La petite fille d’Alepville martyrisée, est de passage dans la capitale française, avec sa famille. Ils sont venus assister à la projection du documentaire de Marcel Mettelsiefen organisée par l’ONG Amnesty international, à l’occasion du sixième anniversaire de la révolution syrienne, et dont elle est l’une des héroïnes. Le film, « Watani – My homeland », nominé aux Oscars 2017, primé dans sa version courte (« Syrie : la vie obstinément ») au festival de Bayeux des correspondants de guerre, raconte l’histoire de cette famille, obligée un matin pluvieux de charger leurs valises dans une voiture et de quitter leur pays pour fuir la guerre et la mort. Il parle de cet exil forcé vers cette petite et charmante ville médiévale allemande de Basse-Saxe, Goslar, où vivent désormais Hala et ses enfants. Le père, lui, commandant d’un bataillon de combattants de l’Armée syrienne libre, a été enlevé par Daech en 2014. Depuis la famille est sans nouvelles. « Je n’aime pas regarder ce film », confie la mère sur le trottoir, son visage entouré d’un élégant hijab gris, une cigarette aux lèvres.
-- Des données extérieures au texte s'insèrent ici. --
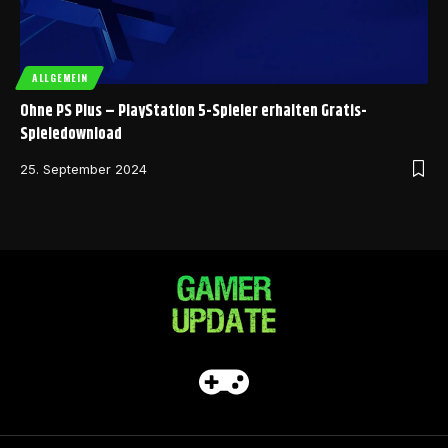
ALLGEMEIN
Ohne PS Plus – PlayStation 5-Spieler erhalten Gratis-
Spieledownload
25. September 2024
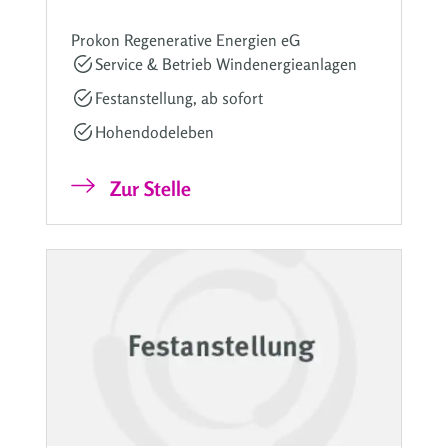
Prokon Regenerative Energien eG
Service & Betrieb Windenergieanlagen
Festanstellung, ab sofort
Hohendodeleben
Zur Stelle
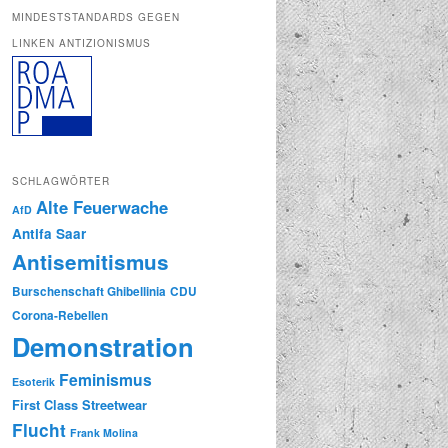
MINDESTSTANDARDS GEGEN
LINKEN ANTIZIONISMUS
SCHLAGWÖRTER
Alte Feuerwache
AfD
Antifa Saar
Antisemitismus
Burschenschaft Ghibellinia
CDU
Corona-Rebellen
Demonstration
Feminismus
Esoterik
First Class Streetwear
Flucht
Frank Molina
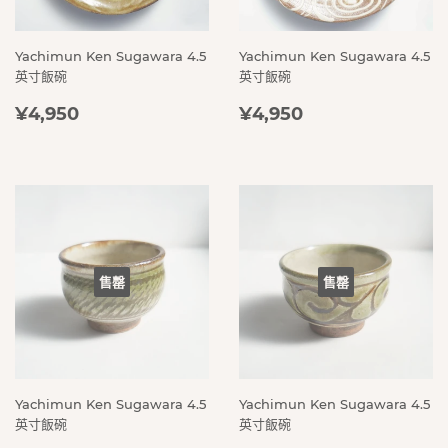
Yachimun Ken Sugawara 4.5
Yachimun Ken Sugawara 4.5
英寸飯碗
英寸飯碗
定
¥4,950
定
¥4,950
¥4,950
¥4,950
價
價
售罄
售罄
Yachimun Ken Sugawara 4.5
Yachimun Ken Sugawara 4.5
英寸飯碗
英寸飯碗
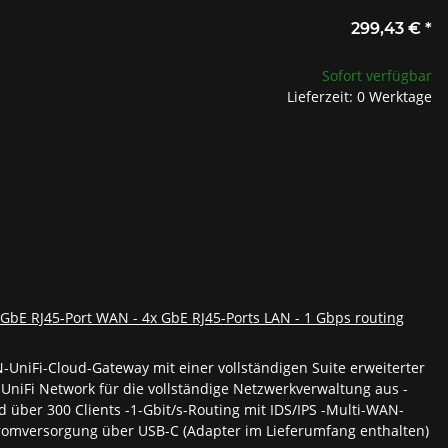
299,43 €
*
Sofort verfügbar
Lieferzeit: 0 Werktage
5 GbE RJ45-Port WAN - 4x GbE RJ45-Ports LAN - 1 Gbps routing
UniFi-Cloud-Gateway mit einer vollständigen Suite erweiterter
 UniFi Network für die vollständige Netzwerkverwaltung aus -
 über 300 Clients -1-Gbit/s-Routing mit IDS/IPS -Multi-WAN-
tromversorgung über USB-C (Adapter im Lieferumfang enthalten)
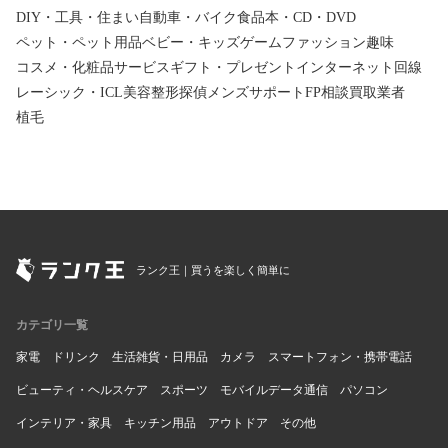
DIY・工具・住まい
自動車・バイク
食品
本・CD・DVD
ペット・ペット用品
ベビー・キッズ
ゲーム
ファッション
趣味
コスメ・化粧品
サービス
ギフト・プレゼント
インターネット回線
レーシック・ICL
美容整形
探偵
メンズサポート
FP相談
買取業者
植毛
ランク王｜買うを楽しく簡単に
カテゴリ一覧
家電
ドリンク
生活雑貨・日用品
カメラ
スマートフォン・携帯電話
ビューティ・ヘルスケア
スポーツ
モバイルデータ通信
パソコン
インテリア・家具
キッチン用品
アウトドア
その他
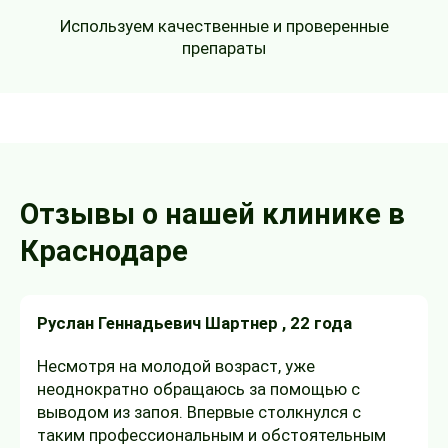
Используем качественные и проверенные
препараты
Отзывы о нашей клинике в
Краснодаре
Руслан Геннадьевич Шартнер
, 22 года
Несмотря на молодой возраст, уже
неоднократно обращаюсь за помощью с
выводом из запоя. Впервые столкнулся с
таким профессиональным и обстоятельным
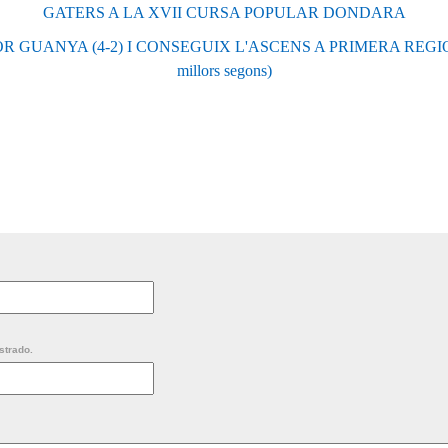
GATERS A LA XVII CURSA POPULAR DONDARA
 GUANYA (4-2) I CONSEGUIX L'ASCENS A PRIMERA REGIONA
millors segons)
strado.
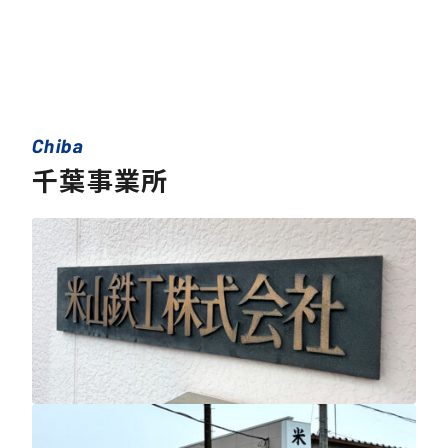
Chiba
千葉事業所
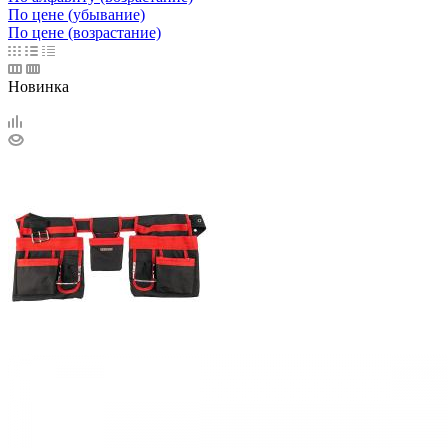
По цене (убывание)
По цене (возрастание)
Новинка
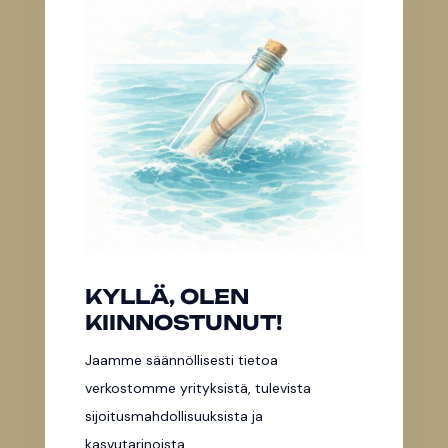
KYLLÄ, OLEN
KIINNOSTUNUT!
Jaamme säännöllisesti tietoa
verkostomme yrityksistä, tulevista
sijoitusmahdollisuuksista ja
kasvutarinoista.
« A chaque fois qu’il a été projeté, j’ai pleuré. J’ai pleuré à Londres, j’ai pleuré aux Etats-Unis. Le film me rappelle les moments passés avec mon mari. On avait beaucoup de rêves. »

Souvenirs douloureux

Deux ans ont passé depuis qu’ils ont posé les pieds en terre de paix. Mais depuis, les souvenirs de leur pays natal et de ceux qu’ils ont laissés ne cessent de tous les hanter. Hala nous confie :

« Si ce n’était que moi, je serais restée, mais je ne voulais pas voir mes enfants mourir sous les gravats, comme les autres enfants. »
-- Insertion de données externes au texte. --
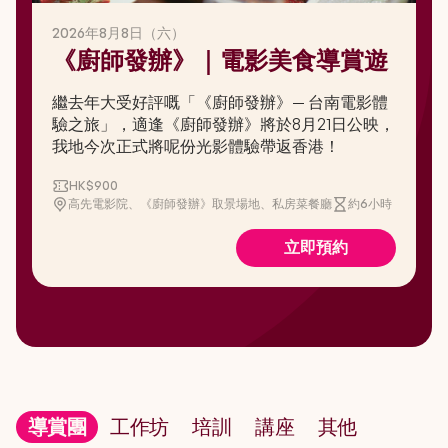
2026年8月8日（六）
《廚師發辦》｜電影美食導賞遊
繼去年大受好評嘅「《廚師發辦》— 台南電影體
驗之旅」，適逢《廚師發辦》將於8月21日公映，
我地今次正式將呢份光影體驗帶返香港！
HK$900
高先電影院、《廚師發辦》取景場地、私房菜餐廳
約6小時
立即預約
導賞團
工作坊
培訓
講座
其他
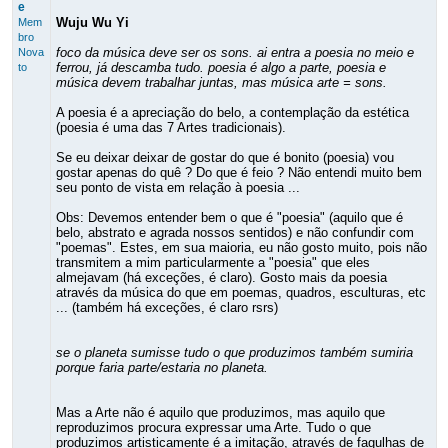
e
Wuju Wu Yi
Mem
bro
foco da música deve ser os sons. ai entra a poesia no meio e
Nova
ferrou, já descamba tudo. poesia é algo a parte, poesia e
to
música devem trabalhar juntas, mas música arte = sons.
A poesia é a apreciação do belo, a contemplação da estética
(poesia é uma das 7 Artes tradicionais).
Se eu deixar deixar de gostar do que é bonito (poesia) vou
gostar apenas do quê ? Do que é feio ? Não entendi muito bem
seu ponto de vista em relação à poesia ...
Obs: Devemos entender bem o que é "poesia" (aquilo que é
belo, abstrato e agrada nossos sentidos) e não confundir com
"poemas". Estes, em sua maioria, eu não gosto muito, pois não
transmitem a mim particularmente a "poesia" que eles
almejavam (há exceções, é claro). Gosto mais da poesia
através da música do que em poemas, quadros, esculturas, etc
... (também há exceções, é claro rsrs)
se o planeta sumisse tudo o que produzimos também sumiria
porque faria parte/estaria no planeta.
Mas a Arte não é aquilo que produzimos, mas aquilo que
reproduzimos procura expressar uma Arte. Tudo o que
produzimos artisticamente é a imitação, através de fagulhas de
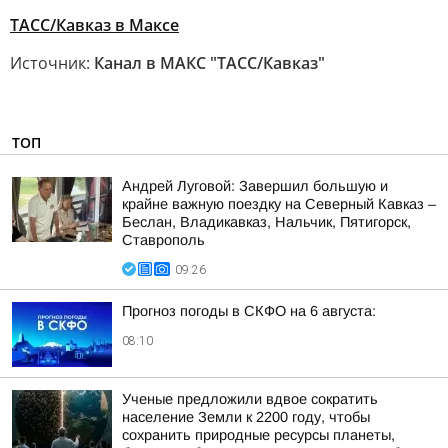
ТАСС/Кавказ в Максе
Источник:
Канал в МАКС "ТАСС/Кавказ"
ТОП
Андрей Луговой: Завершил большую и
крайне важную поездку на Северный Кавказ –
Беслан, Владикавказ, Нальчик, Пятигорск,
Ставрополь
09:26
Прогноз погоды в СКФО на 6 августа:
08:10
Ученые предложили вдвое сократить
население Земли к 2200 году, чтобы
сохранить природные ресурсы планеты,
Dans la salle, une fois les lumières éteintes, les images de son mari, bel homme, portant bien le treillis, défendant « l’une des plus grandes révolutions de l’histoire du monde » défilent. Celles où il n’est plus là, où son absence laisse un vide inconsolable, font discrètement pleurer Hala. Sara, assise à côté, enjambe les jambes de sa mère, quitte la salle en sanglots. A la fin du film, la petite fille dira à l’assistance : « Moi aussi, je n’aime pas regarder ce film. Je n’aime pas revoir les passages en Syrie. Je ferme les yeux, je me bouche les oreilles jusqu’au moment où on est en Turquie. »

Déracinement

Marcel Mettelsiefen voulait faire un documentaire sur la guerre en Syrie à travers les yeux d’enfants syriens. A l’époque, en 2013, son choix s’est rapidement porté sur la famille d’Hala, la seule à être restée sur cette ligne de front pour accompagner le père, ancien fonctionnaire de l’Etat qui a fait défection. Elle s’est engagée dans la résistance dès les premières heures de la révolution. Et puis très rapidement, la guerre a surgi et les espoirs de changements se sont éteints. Le journaliste est resté avec eux pendant trois ans et a tissé une véritable relation de confiance et d’amitié. Après la disparition d’Abu Ali, c’est lui qui a les a poussés à partir. Lui encore, qui leur a trouvé un visa pour l’Allemagne grâce à ses « contacts ». « C’est une famille relativement privilégiée. Elle n’a pas eu à traverser la mer par bateau. Elle a pris l’avion de Turquie, elle est entrée directement dans une nouvelle maison. On pourrait dire qu’elle a eu de la chance. Mais en fait, peu importe, parce que les réfugiés ont traversé la même expérience : ils n’ont pas eu le choix de rester », explique le réalisateur.

Un choix encore difficile à supporter. Hala porte le déracinement en elle comme un fardeau. « On aurait préféré être des visiteurs pour une courte période, mais apparemment les choses vont durer plus longtemps », dit-elle.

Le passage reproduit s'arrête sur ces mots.